§ Information shown:

☆ ☆ ☆ ☆ ☆ ☆ ☆

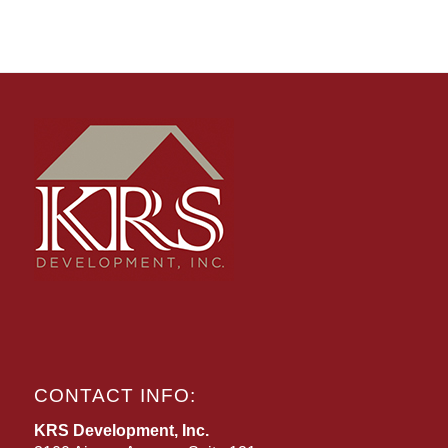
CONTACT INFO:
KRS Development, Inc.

☆ ☆ ☆ ☆ ☆ ☆ ☆

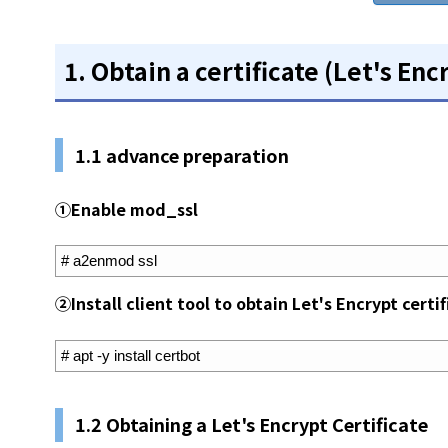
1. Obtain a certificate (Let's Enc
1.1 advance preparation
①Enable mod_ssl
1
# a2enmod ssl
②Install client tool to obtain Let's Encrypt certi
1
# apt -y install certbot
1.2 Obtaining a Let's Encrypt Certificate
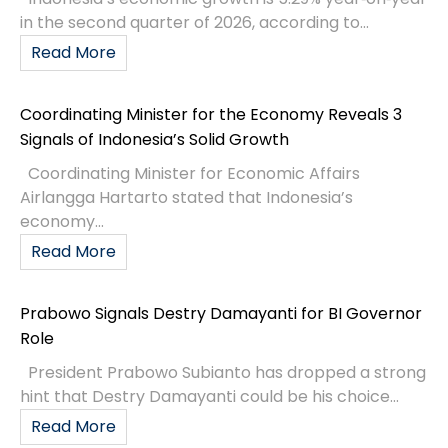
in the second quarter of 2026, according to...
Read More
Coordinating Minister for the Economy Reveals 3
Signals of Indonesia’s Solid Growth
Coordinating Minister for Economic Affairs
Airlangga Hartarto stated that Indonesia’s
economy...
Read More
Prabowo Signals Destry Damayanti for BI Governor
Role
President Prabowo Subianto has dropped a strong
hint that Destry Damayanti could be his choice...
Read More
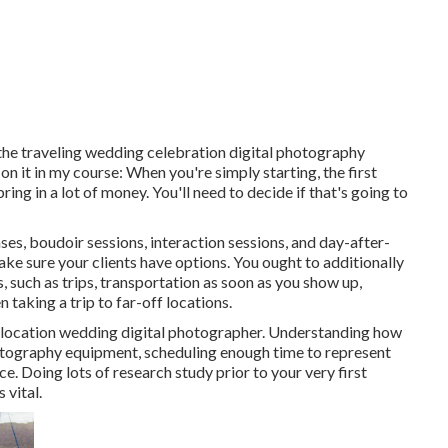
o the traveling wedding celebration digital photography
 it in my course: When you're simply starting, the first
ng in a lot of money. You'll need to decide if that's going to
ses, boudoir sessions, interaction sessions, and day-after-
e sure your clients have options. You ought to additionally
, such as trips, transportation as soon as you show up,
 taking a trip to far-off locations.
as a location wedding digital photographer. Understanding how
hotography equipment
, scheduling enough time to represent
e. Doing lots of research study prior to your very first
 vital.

☆ ☆ ☆ ☆ ☆ ☆ ☆

§ What is required: In the listing, find every line with the word "Indonesia" and return it.

§ Output below:
Signals of Indonesia’s Solid Growth
Airlangga Hartarto stated that Indonesia’s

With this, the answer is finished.